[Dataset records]
_ _ _ _ _ _ _

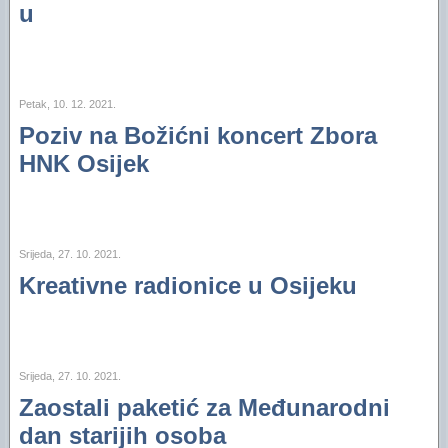
u
Petak, 10. 12. 2021.
Poziv na Božićni koncert Zbora
HNK Osijek
Srijeda, 27. 10. 2021.
Kreativne radionice u Osijeku
Srijeda, 27. 10. 2021.
Zaostali paketić za Međunarodni
dan starijih osoba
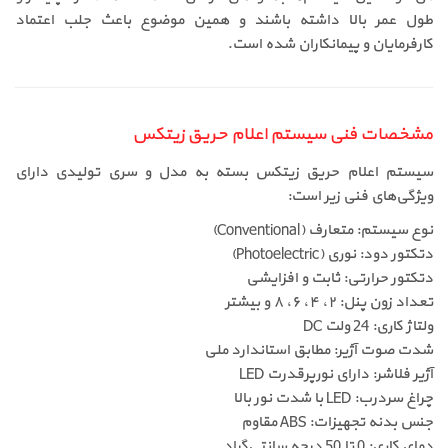
طول عمر بالا داشته باشند و همین موضوع باعث جلب اعتماد
کارفرمایان و پیمانکاران شده است.
مشخصات فنی سیستم اعلام حریق زیتکس
سیستم اعلام حریق زیتکس بسته به مدل و سری تولیدی دارای
ویژگی‌های فنی زیر است:
نوع سیستم: متعارف (Conventional)
دتکتور دود: نوری (Photoelectric)
دتکتور حرارتی: ثابت و افزایشی
تعداد زون پنل: ۲، ۴، ۶، ۸ و بیشتر
ولتاژ کاری: 24 ولت DC
شدت صوت آژیر: مطابق استاندارد ملی
آژیر فلاشر: دارای نورپرقدرت LED
چراغ سردرب: LED با شدت نور بالا
جنس بدنه تجهیزات: ABS مقاوم
دمای کاری: 0 تا 50 درجه سانتی‌گراد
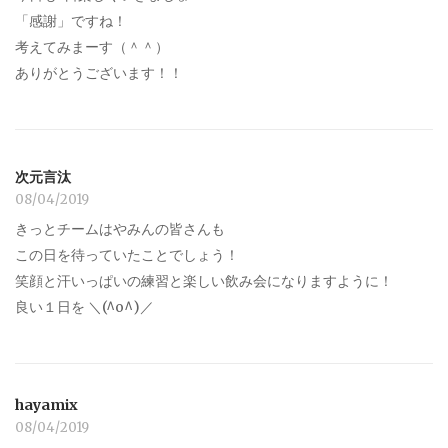
「感謝」ですね！
考えてみまーす（＾＾）
ありがとうございます！！
次元言汰
08/04/2019
きっとチームはやみんの皆さんも
この日を待っていたことでしょう！
笑顔と汗いっぱいの練習と楽しい飲み会になりますように！
良い１日を ＼(^o^)／
hayamix
08/04/2019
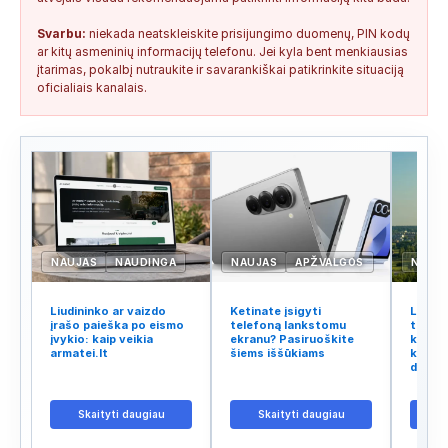
Svarbu:
niekada neatskleiskite prisijungimo duomenų, PIN kodų
ar kitų asmeninių informacijų telefonu. Jei kyla bent menkiausias
įtarimas, pokalbį nutraukite ir savarankiškai patikrinkite situaciją
oficialiais kanalais.
NAUJAS
NAUDINGA
NAUJAS
APŽVALGOS
NAUJ
Liudininko ar vaizdo
Ketinate įsigyti
Lietuv
įrašo paieška po eismo
telefoną lankstomu
tinklo
įvykio: kaip veikia
ekranu? Pasiruoškite
kodėl 
armatei.lt
šiems iššūkiams
kalba 
didžiu
Skaityti daugiau
Skaityti daugiau
S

_ _ _ _ _ _ _

> _Aim of the exercise_:
Search the entries for the string "دارای" and collect each line that has it.

> _Answer_:
سیستم اعلام حریق زیتکس بسته به مدل و سری تولیدی دارای
آژیر فلاشر: دارای نورپرقدرت LED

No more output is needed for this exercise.